• DATA UNDER STUDY:

* * *

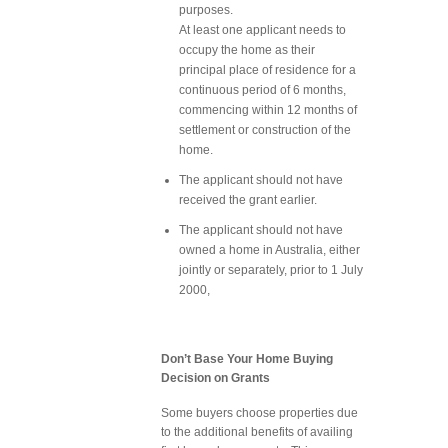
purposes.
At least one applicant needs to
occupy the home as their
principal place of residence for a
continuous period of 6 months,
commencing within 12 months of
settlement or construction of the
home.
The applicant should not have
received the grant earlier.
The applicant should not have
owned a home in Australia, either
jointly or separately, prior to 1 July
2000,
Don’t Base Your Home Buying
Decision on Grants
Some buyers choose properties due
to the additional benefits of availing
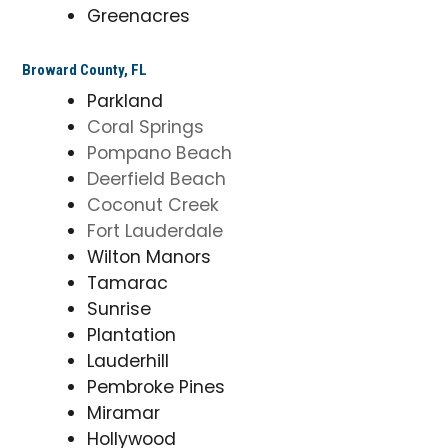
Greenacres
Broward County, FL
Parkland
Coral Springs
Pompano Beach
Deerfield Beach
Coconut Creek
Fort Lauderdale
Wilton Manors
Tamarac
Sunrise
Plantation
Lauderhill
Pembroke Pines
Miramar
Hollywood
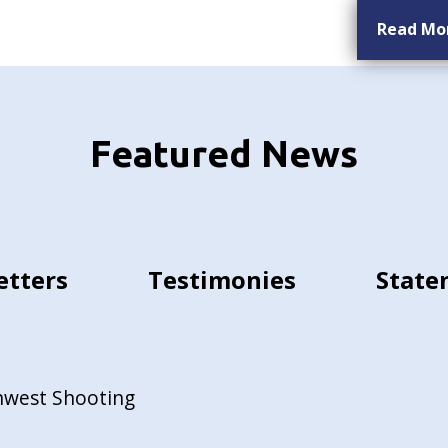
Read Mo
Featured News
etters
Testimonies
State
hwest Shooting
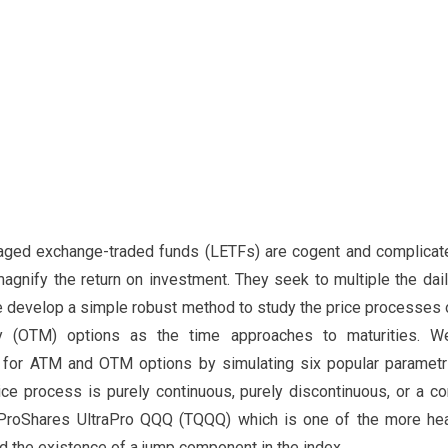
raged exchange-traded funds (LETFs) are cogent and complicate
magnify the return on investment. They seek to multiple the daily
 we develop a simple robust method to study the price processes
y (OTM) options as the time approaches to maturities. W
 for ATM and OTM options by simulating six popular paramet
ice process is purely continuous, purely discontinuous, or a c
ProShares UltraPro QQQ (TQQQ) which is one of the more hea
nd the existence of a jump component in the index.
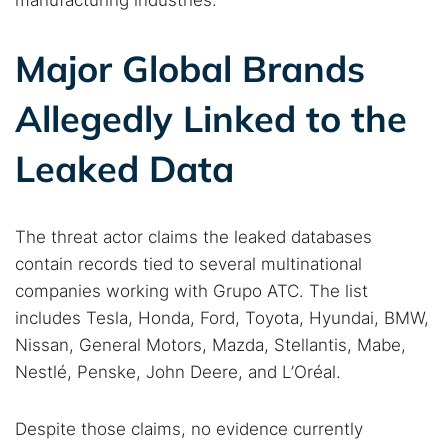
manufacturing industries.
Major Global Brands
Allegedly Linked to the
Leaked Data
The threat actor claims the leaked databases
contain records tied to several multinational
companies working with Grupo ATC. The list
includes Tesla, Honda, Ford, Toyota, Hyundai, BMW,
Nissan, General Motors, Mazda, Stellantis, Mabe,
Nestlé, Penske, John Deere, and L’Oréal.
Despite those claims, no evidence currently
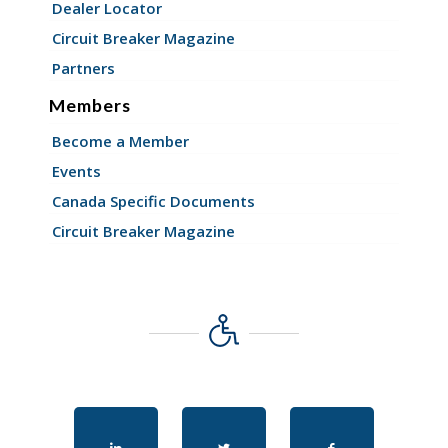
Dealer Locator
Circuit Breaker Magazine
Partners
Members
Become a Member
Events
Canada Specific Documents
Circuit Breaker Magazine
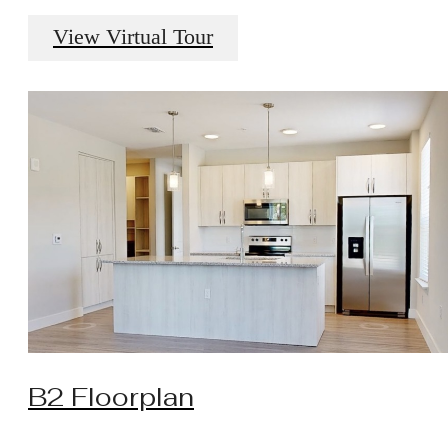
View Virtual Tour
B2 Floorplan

* * *

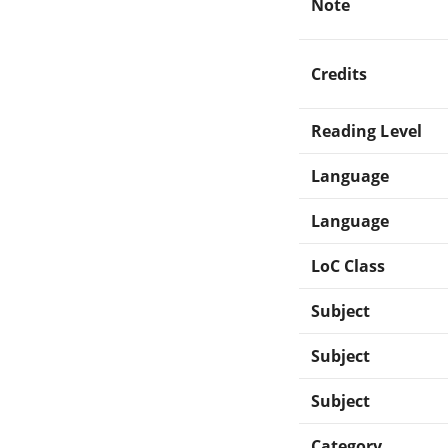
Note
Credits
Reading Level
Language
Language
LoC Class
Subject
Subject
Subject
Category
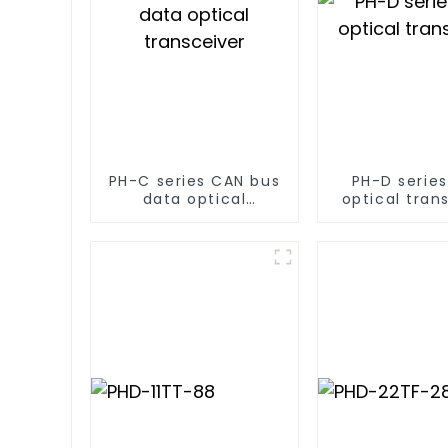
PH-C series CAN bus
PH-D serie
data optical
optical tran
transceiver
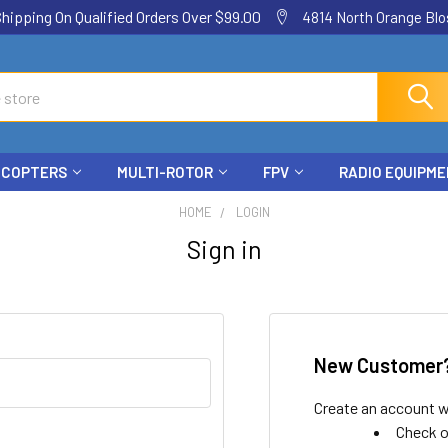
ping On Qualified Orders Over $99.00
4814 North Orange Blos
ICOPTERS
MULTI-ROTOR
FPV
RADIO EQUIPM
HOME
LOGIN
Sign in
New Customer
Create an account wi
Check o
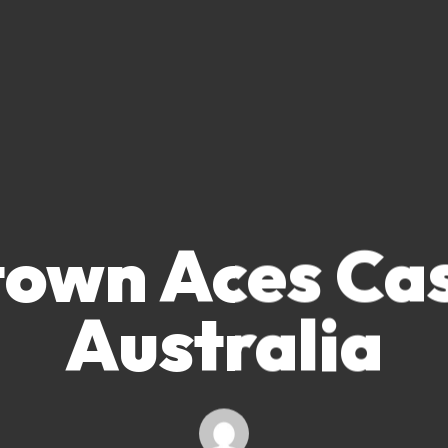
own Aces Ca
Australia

* * *

• TRY IT: Filter the data above by the word "options" and copy every line that matches.

• TASK SOLUTION:
y (OTM) options as the time approaches to maturities. W
 for ATM and OTM options by simulating six popular paramet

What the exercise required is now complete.